Also, on the biosynthesis of NAD+, only R. pediculicola and both Wigglesworthia have incomplete pathways. The former, could bypass the lack of the nadB, nadA, and nadC gene products by importing nicotinate, as it is the only endosymbiont analyzed here that preserves the gene pncB (coding for a nicotinate phosphoribosyltransferase). This gene product would transform nicotinate to β-nicotinate D-ribonucleotide (NaMN) to then be utilized by the nadD gene product to continue the synthesis of NAD+. Wigglesworthia endosymbionts lack the nadB gene (coding for an L-aspartate oxidase). This would in turn mean that they both either need to import α-iminosuccinate or that another closely related protein, such as that coded by the sdhA gene (succinate dehydrogenase), could have lost specificity for its substrate and can now also act on L-aspartate. It is important to note that SdhA shares an unusual tertiary structure within the substrate biding site with both the nadB and frdA gene products (Mattevi et al. 1999; Bossi et al. 2002).

Finally, in relation to the biosynthesis of lipoic acid and B7, all endosymbionts analyzed preserved complete pathways for the production of these compounds. Nevertheless, it is important to remark that both CLEAA and Pr. siddallii Off, instead of using the fabI gene product (enoyl-[acp] reductase), would be putatively using a trans-2-enoyl-CoA reductase, similar to that recently described in the facultatively anaerobic Euglena gracilis mitochondrion and that has been found to be widely distributed in prokaryotic genomes (Hoffmeister et al. 2005), to perform the fatty acid synthesis steps involved in the metabolic pathway leading to B7.

Discussion

Even though insect endosymbionts from sap-feeding hosts have received much attention, little has been paid on other groups of hosts with equally intimate associations such as blood-feeding leeches and their endosymbionts. While for the sap-feeders, the endosymbiotic partners are mainly specialized on the biosynthesis of essential amino acids, vitamins and cofactors, for the blood-feeders it has been shown that they preserve various metabolic pathways dedicated to the biosynthesis of B-vitamins and some cofactors. This has been explained through the need of blood-suckers to complement their B-vitamin-deficient diet through symbiosis. Blood-feeding leeches are no exception to the rule, and have been shown to form different apparently vertically transmitted associations with a variety of bacteria. Glossiphoniid leeches present an especially interesting case, since they possess specialized organs in which they harbor specific apparently obligate bacteria. As we have shown, Haementeria leeches form tight associations with members of the Pr. siddallii species, housed in bacteriomes. Given that bacterial samples obtained from different species of Haementeria from disparate geographical areas form a monophyletic and well supported group, it is apparent that a single infection from a Providencia-like bacterium must have occurred to the last common ancestor of Haementeria species, followed by subsequent speciation events as evidenced by general congruence of the phylogeny of their endosymbionts with that of their hosts. Providencia siddallii Off displays many of the characteristics of settled obligate endosymbionts from insects, including a small genome with a high A+T content and a limited metabolic repertoire. Nevertheless, it preserves almost-complete pathways for the production of various B-vitamins and some cofactors, while having lost almost all pathways for producing essential amino acids.

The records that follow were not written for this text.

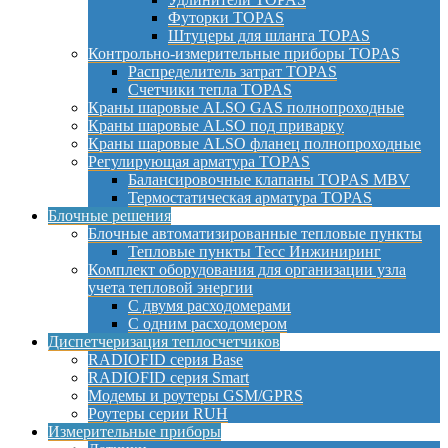
Футорки TOPAS
Штуцеры для шланга TOPAS
Контрольно-измерительные приборы TOPAS
Распределитель затрат TOPAS
Счетчики тепла TOPAS
Краны шаровые ALSO GAS полнопроходные
Краны шаровые ALSO под приварку
Краны шаровые ALSO фланец полнопроходные
Регулирующая арматура TOPAS
Балансировочные клапаны TOPAS MBV
Термостатическая арматура TOPAS
Блочные решения
Блочные автоматизированные тепловые пункты
Тепловые пункты Тесс Инжиниринг
Комплект оборудования для организации узла
учета тепловой энергии
С двумя расходомерами
С одним расходомером
Диспетчеризация теплосчетчиков
RADIOFID серия Base
RADIOFID серия Smart
Модемы и роутеры GSM/GPRS
Роутеры серии RUH
Измерительные приборы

Additionally, through the genomic analysis of Pr. siddallii Off, a more interesting opportunity arises, the possibility of comparing distantly related endosymbionts in charge of B-vitamin production for their equally distant blood-sucking hosts. The comparison of these independently established associations, is expected to shed light into the core B-vitamin production pathways that are retained among these bacterial associates and to give clues into the ways in which these organisms’ nutrient production could be controlled. We have found an impressive level of functional convergence in the retention of most B-vitamin biosynthetic pathways, with the exception of that of thiamin in R. pediculicola. This last could be a species-specific adaptation to an external source of this nutrient, for which we have found a specific transporter, unlike for the rest of blood-sucking endosymbionts. The production of at least four compounds (thiamin, NADP+, pantothenate, and CoA) could be regulated by the amount of available amino acids. These last, could provide clues into a way the host could regulate its endosymbiont’s nutrient production. Some of these amino acids could come from the proteins that are present in the host diet (Lehane 2005).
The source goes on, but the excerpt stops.